On this last point, I am reminded that the end of “assignments of error” was a wonderful day for North Carolina appellate practitioners. In the “old days,” appellants had to place assignments of error in the record on appeal. In those assignments, the appellants had to identify every finding of fact that they contended was not supported by the evidence; otherwise, the issue was waived forever. In the new appellate world, assignments of error no longer limit which findings of fact can be challenged in an appellant’s brief. But that does not mean that all vestiges of “assignments of error” are completely gone. Appellate courts continue to note that when a party fails to “assign error” to particular findings, those findings are binding on appeal. These statements are not efforts by our appellate courts to revive assignments of error. Instead, as a matter of appellate procedure, the courts are reminding parties of the duty to preserve alleged error by making an argument about contested findings in their appellate briefs. Appellate courts do not have a duty to scour the record hunting for trial court error. Neither do they have responsibility for creating or guessing at the arguments of an appellant. Therefore, if you do not want to be bound by a factual finding of the trial court, you must specifically tell the appellate court in your brief.
While North Carolina’s appellate courts has not laid out a specific formula regarding how findings of fact should be challenged on appeal in the post-assignment world, the best practice is to specifically identify in the argument section of your brief those findings of fact (by specific number) that you are challenging, and then make arguments regarding those findings with full citations to the record on appeal. I would also suggest that your “Issues Presented” specifically note that you are challenging certain findings of facts on appeal (i.e., Whether Findings of Fact 5, 29, 33, 36, 38-40, 42, 45-47, and 51-52 were supported by competent evidence.).

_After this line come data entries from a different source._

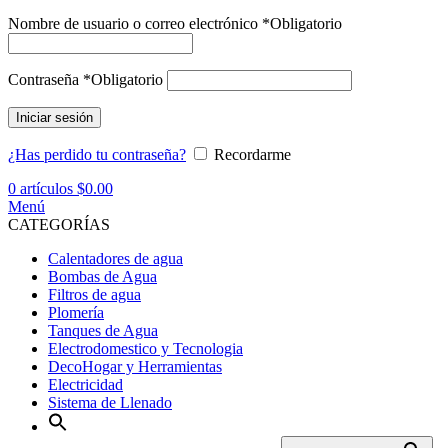
Nombre de usuario o correo electrónico
*
Obligatorio
Contraseña
*
Obligatorio
Iniciar sesión
¿Has perdido tu contraseña?
Recordarme
0
artículos
$
0.00
Menú
CATEGORÍAS
Calentadores de agua
Bombas de Agua
Filtros de agua
Plomería
Tanques de Agua
Electrodomestico y Tecnologia
DecoHogar y Herramientas
Electricidad
Sistema de Llenado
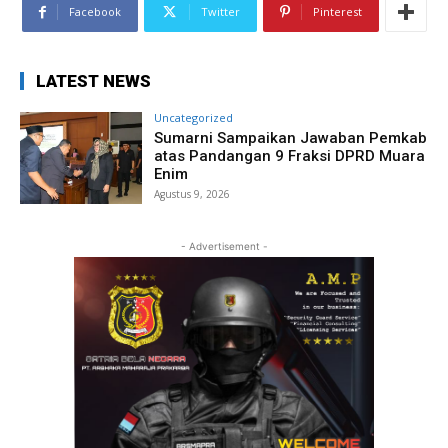
Facebook
Twitter
Pinterest
LATEST NEWS
Uncategorized
Sumarni Sampaikan Jawaban Pemkab
atas Pandangan 9 Fraksi DPRD Muara
Enim
Agustus 9, 2026
- Advertisement -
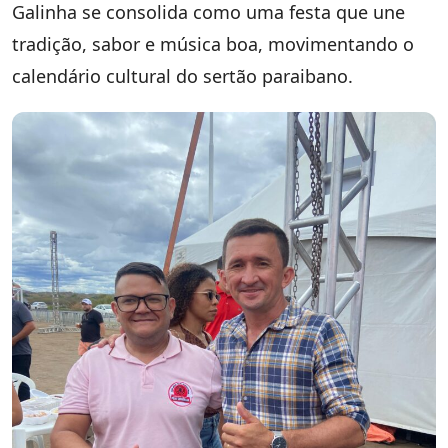
Galinha se consolida como uma festa que une
tradição, sabor e música boa, movimentando o
calendário cultural do sertão paraibano.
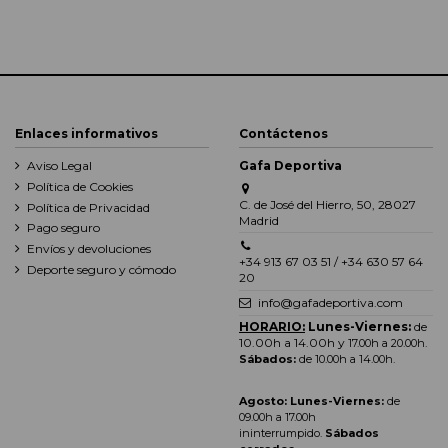
Enlaces informativos
Contáctenos
Aviso Legal
Gafa Deportiva
Política de Cookies
C. de José del Hierro, 50, 28027
Política de Privacidad
Madrid
Pago seguro
Envíos y devoluciones
+34 913 67 03 51 / +34 630 57 64
Deporte seguro y cómodo
20
info@gafadeportiva.com
HORARIO:
Lunes-Viernes:
de
10.00h a 14.00h y
17.00h a 20.00h
.
Sábados:
de 10.00h a 14.00h.
Agosto: Lunes-Viernes:
de
09.00h a 17.00h
ininterrumpido.
Sábados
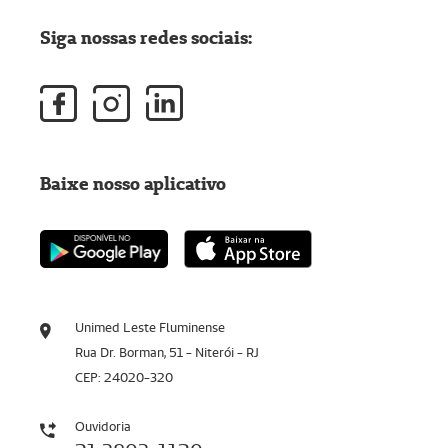
Siga nossas redes sociais:
Baixe nosso aplicativo
Unimed Leste Fluminense
Rua Dr. Borman, 51 - Niterói - RJ
CEP: 24020-320
Ouvidoria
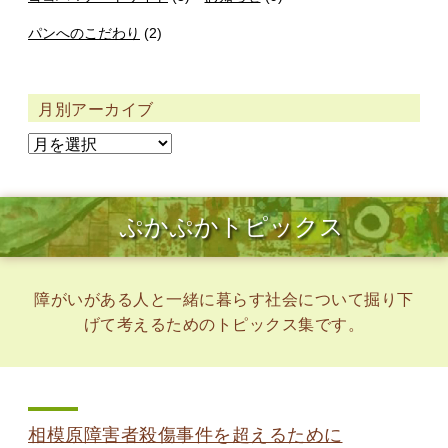
パンへのこだわり
(2)
月別アーカイブ
ぷかぷかトピックス
障がいがある人と一緒に暮らす社会について掘り下
げて考えるためのトピックス集です。
相模原障害者殺傷事件を超えるために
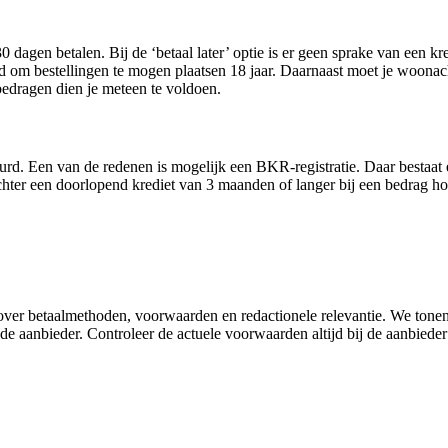
agen betalen. Bij de ‘betaal later’ optie is er geen sprake van een kred
tijd om bestellingen te mogen plaatsen 18 jaar. Daarnaast moet je woona
 bedragen dien je meteen te voldoen.
rd. Een van de redenen is mogelijk een BKR-registratie. Daar bestaat 
mt echter een doorlopend krediet van 3 maanden of langer bij een bedrag 
e over betaalmethoden, voorwaarden en redactionele relevantie. We tone
e aanbieder. Controleer de actuele voorwaarden altijd bij de aanbieder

Finally, I risk chastisement by our appellate “junkies” if I fail to point out several unpublished cases also dealing with interesting issues of appellate procedure. Hall v. Hall involved a custody appeal where the appellant failed to serve her brief and the record on appeal “until well after the time requirements set forth in the rules of appellate procedure.” Using the well-established Dogwood framework, the Court of Appeals extended mercy to the parent and decided the case on the merits.
Another opinion involved a criminal defendant whose notice of appeal improperly stated that he was appealing the district court’s judgment against him to the superior court, when in fact he was attempting to appeal the superior court’s judgment to the Court of Appeals. The defendant’s counsel wisely filed a petition for writ of certiorari owning up to error, and the Court of Appeals—noting that the defendant “should not be punished for his counsel’s failure to properly appeal”—granted the petition and addressed the merits of the appeal. State v. Martin.
In Geiger v. Central Carolina Surgical Eye, the defendants’ notice of appeal failed to specifically designate the order and judgment from which they were appealing. However, the court determined that the notice of appeal’s detailed descriptions of the rulings from which the defendants sought to appeal were sufficient to confer appellate jurisdiction. Bullet dodged.
Finally, in State v. Cook, the appellant did not give oral notice of appeal after entering his plea, as is typically seen in criminal cases. Instead, the defendant filed a pro se written notice of appeal that “did not identify the court to which defendant appealed and did not include proof of service on the State.” While the court found that the notice of appeal was technically insufficient to confer jurisdiction, it elected to exercise its discretion and review the appeal under its certiorari authority. Slight graze, but no mortal appellate wound.
With the exception of Geiger, a common theme running through these appellate pardons is that the cases involved deprivations of some type of liberty interest. Criminal and custodial cases are generally given more grace than the normal civil appeal. So civil practitioners should stay on their toes!